When comparing Holmium Laser Enucleation of the Prostate (HoLEP) with Transurethral Resection of the Prostate (TURP), it's important to consider various factors, including the effectiveness, recovery time, potential complications, and suitability for different prostate sizes. Both procedures aim to treat benign prostatic hyperplasia (BPH), but they employ different techniques.

HoLEP

  • Technique: Uses a holmium laser to enucleate and remove the entire portion of the prostate that is blocking urine flow.
  • Effectiveness: Effective for prostates of all sizes, including very large prostates.
  • Recovery: Generally associated with a shorter hospital stay and quicker recovery.
  • Blood Loss: Minimal blood loss due to the cauterizing effect of the laser.
  • Reoperation Rate: Lower reoperation rates compared to TURP.
  • Catheterization Time: Shorter duration of postoperative catheterization.
  • Availability and Cost: May not be as widely available as TURP; the cost may be higher depending on the healthcare system and insurance coverage.

TURP

  • Technique: Involves cutting away pieces of the prostate using a resectoscope inserted through the urethra.
  • Effectiveness: Has been the gold standard for decades, effective for moderately enlarged prostates.
  • Recovery: Typically requires a longer hospital stay and recovery period than HoLEP.
  • Blood Loss: More potential for blood loss, making it less suitable for patients on blood thinners or with clotting disorders.
  • Reoperation Rate: Higher reoperation rates over time due to regrowth of prostate tissue.
  • Catheterization Time: Patients may need to be catheterized longer than with HoLEP.
  • Availability and Cost: Widely available and generally well-covered by insurance; may be less expensive than HoLEP.
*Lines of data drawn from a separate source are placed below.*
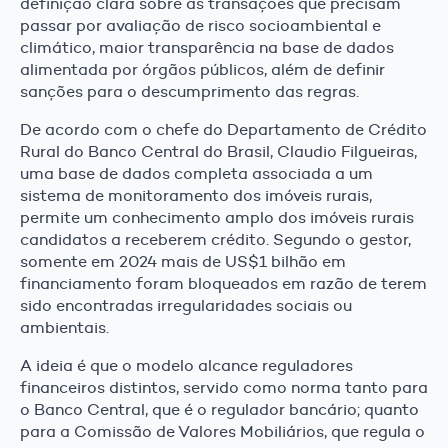
definição clara sobre as transações que precisam
passar por avaliação de risco socioambiental e
climático, maior transparência na base de dados
alimentada por órgãos públicos, além de definir
sanções para o descumprimento das regras.
De acordo com o chefe do Departamento de Crédito
Rural do Banco Central do Brasil, Claudio Filgueiras,
uma base de dados completa associada a um
sistema de monitoramento dos imóveis rurais,
permite um conhecimento amplo dos imóveis rurais
candidatos a receberem crédito. Segundo o gestor,
somente em 2024 mais de US$1 bilhão em
financiamento foram bloqueados em razão de terem
sido encontradas irregularidades sociais ou
ambientais.
A ideia é que o modelo alcance reguladores
financeiros distintos, servido como norma tanto para
o Banco Central, que é o regulador bancário; quanto
para a Comissão de Valores Mobiliários, que regula o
Choosing Between HoLEP and TURP

  • Patient's Health: Overall health, presence of coexisting medical conditions, and specific characteristics of the prostate enlargement (such as its size) are important considerations.
  • Surgeon's Expertise: The experience and preference of the surgeon play a significant role. HoLEP requires specialized training and equipment.
  • Size of the Prostate: HoLEP is often preferred for very large prostates due to its efficacy and lower risk of needing additional treatment.
  • Individual Preferences and Considerations: Recovery time, potential complications, and personal preferences should be discussed with a healthcare provider.
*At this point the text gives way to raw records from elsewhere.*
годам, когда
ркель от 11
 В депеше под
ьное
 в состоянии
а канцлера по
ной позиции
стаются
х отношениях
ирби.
In summary, HoLEP is a more modern, minimally invasive option that may offer advantages in terms of recovery and effectiveness for larger prostates, whereas TURP has a long history of effectiveness for treating BPH, particularly in cases of moderate enlargement. The choice between HoLEP and TURP should be made after a thorough discussion between the patient and their healthcare provider, considering all personal and medical factors.